Действие и вера — это не только различные жизненные позиции, но и “антагонистические” категории для драмы. Античный театр и драматургию Нового времени отличает именно по-разному понимаемое действие: как волеизъявление, реализующееся в поступке, оно стало устойчивым знаком трагедии, начиная с Ренессанса. Архаическая трагедия знает только действо, о чём писали и Ницше в «Вагнеровском вопросе», и Вяч.Иванов в «Дионисе и прадионисийстве». Если действие соотносится с поступком, то действо — с верой. В “сценах из деревенской жизни” Чехов возвращается к архаической форме трагедии как предстояния человека перед лицом судьбы.

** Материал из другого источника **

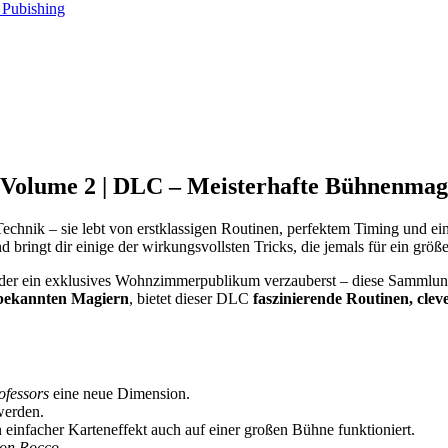
Pubishing
 Volume 2 | DLC – Meisterhafte Bühnenmagi
echnik – sie lebt von erstklassigen Routinen, perfektem Timing und ei
nd bringt dir einige der wirkungsvollsten Tricks, die jemals für ein gr
t oder ein exklusives Wohnzimmerpublikum verzauberst – diese Sammlung
bekannten Magiern
, bietet dieser DLC
faszinierende Routinen, cle
ofessors
eine neue Dimension.
werden.
n einfacher Karteneffekt auch auf einer großen Bühne funktioniert.
von Rocco
.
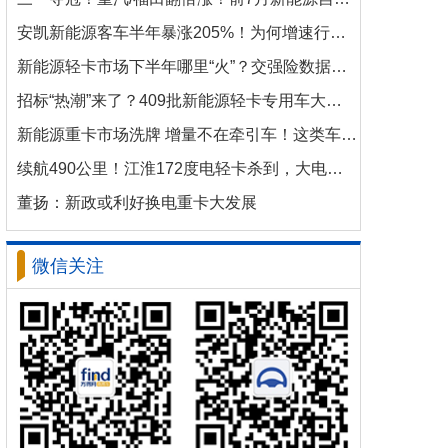
安凯新能源客车半年暴涨205%！为何增速行业第一？
新能源轻卡市场下半年哪里“火”？交强险数据揭秘机会
招标“热潮”来了？409批新能源轻卡专用车大批量上新！
新能源重卡市场洗牌 增量不在牵引车！这类车增速破100%
续航490公里！江淮172度电轻卡杀到，大电量时代来了？
董扬：新政或利好换电重卡大发展
微信关注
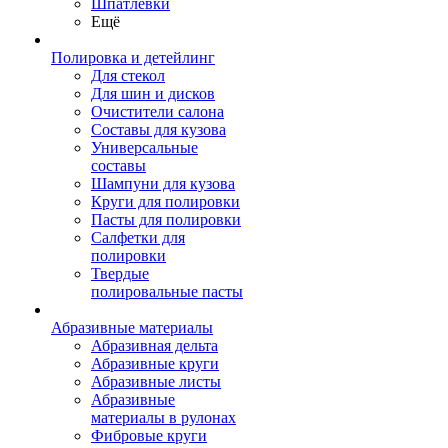
Шпатлевки
Ещё
Полировка и детейлинг
Для стекол
Для шин и дисков
Очистители салона
Составы для кузова
Универсальные
составы
Шампуни для кузова
Круги для полировки
Пасты для полировки
Салфетки для
полировки
Твердые
полировальные пасты
Абразивные материалы
Абразивная дельта
Абразивные круги
Абразивные листы
Абразивные
материалы в рулонах
Фибровые круги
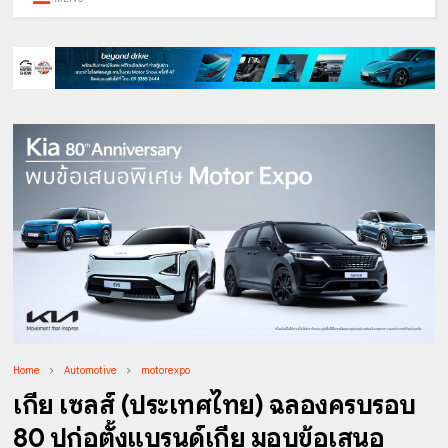
Home
Automotive
motorexpo
เกีย เซลส์ (ประเทศไทย) ฉลองครบรอบ
80 ปีก่อตั้งแบรนด์เกีย มอบข้อเสนอ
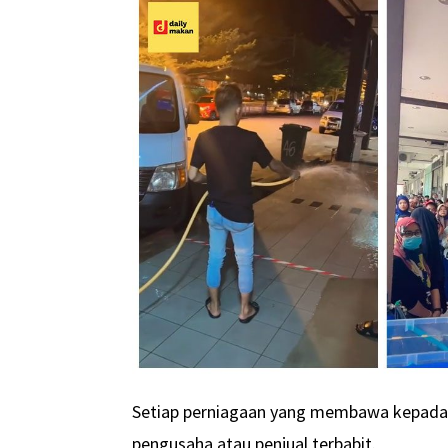
Setiap perniagaan yang membawa kepada kej
pengusaha atau penjual terbabit.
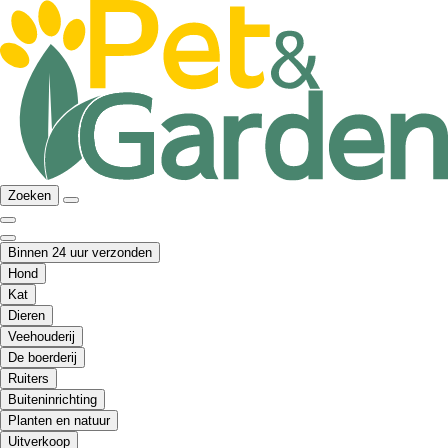
Zoeken
Binnen 24 uur verzonden
Hond
Kat
Dieren
Veehouderij
De boerderij
Ruiters
Buiteninrichting
Planten en natuur
Uitverkoop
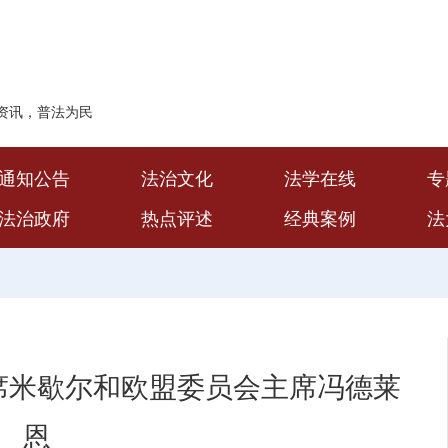
资讯，普法为民
通知公告
法治文化
法学在线
专
法治政府
热点评述
经典案例
法
席米歇尔和欧盟委员会主席冯德莱
恩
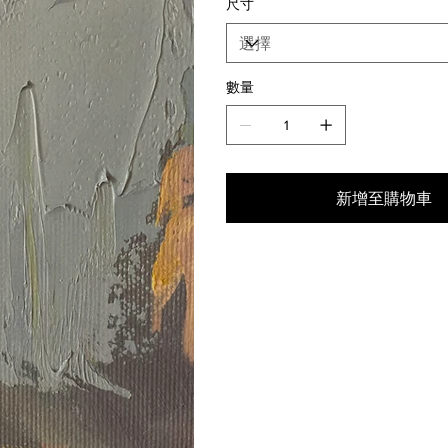
尺寸
數量
新增至購物車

Но в ситуации “герой и судьба” оказывается и Соня, чья точка зрения определила заглавие. Собственно драматическая ситуация на равных создаётся и Серебряковым, в которого так неудачно (с точки зрения Войницкого) или удачно (с точки зрения остальных героев) стрелял дядя Ваня, и Астровым, средоточием любовных треугольников (Астров — Соня — Елена Андреевна и Астров — Войницкий — Елена Адреевна), и Серебряковой, красота которой оказалась столь разрушительной. Её образ оказывается значимым и для эстетического прояснения специфики жанра сцен: “А я нудная, эпизодическое лицо… И в музыке, и в доме мужа, во всех романах — везде, одним словом, я была только эпизодическим лицом” (89). “Сцены”, таким образом, это жанр, специфику которого определяет герой, осознающий себя либо “бывшим героем” (Астров: “В десять лет другим человеком стал Ничего я не хочу, ничего мне не нужно, никого я не люблю…”; “Во всём уезде было только два порядочных, интеллигентных человека: я да ты. Но в какие-нибудь десять лет жизнь обывательская, жизнь презренная затянула нас; она своими гнилыми испарениями отравила нашу кровь, и мы стали такими же пошляками, как все”), либо несостоявшимся героем (Войницкий), либо вообще не героем (Елена Андреевна).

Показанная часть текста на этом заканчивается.